Post by eldin raigmore » 18 Sep 2014 23:31

Ahzoh wrote:If my conculture domesticated desert cassowary, could they ride them?
Are they big enough to ride? If ostriches and emus can be steeds, perhaps so can cassowaries.
People do ride ostriches. I do not know that anyone has ever ridden them the way people ride horses, though; that is, as a regular thing, in order to work or to get from one place to another or whatever, rather than as an entertainment or a novelty.
Yahoo! Answers has stuff about riding emus, but Wikipedia doesn't ANAICT.

If I remember correctly, and assuming I understood it, ostriches and emus are suitable steeds for lighter people -- women, adolescents, thin folks, etc. Also, IIRC, people who've ridden them and also ridden horses say the horses are noticeably more comfortable to ride. Sorry, don't have a reference; maybe I'm wrong.

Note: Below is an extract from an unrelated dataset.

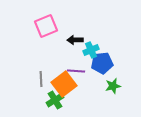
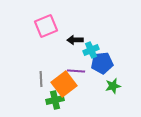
green cross: rotated 18 degrees clockwise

Cassowaries might just be barely too small to ride. Or might not. I don't know.

Destriers like Percherons are bigger than ordinary horses, though, because of breeding; maybe your folk could breed cassowaries the right size.

Cassowaries have a reputation as being very ill-tempered. Perhaps, though, if they're domesticated, so your conpeople control their breeding, they'll be able to selectively breed them to be more docile; or, maybe, they can take advantage of a mutation towards docility like happened in house-cats IRL.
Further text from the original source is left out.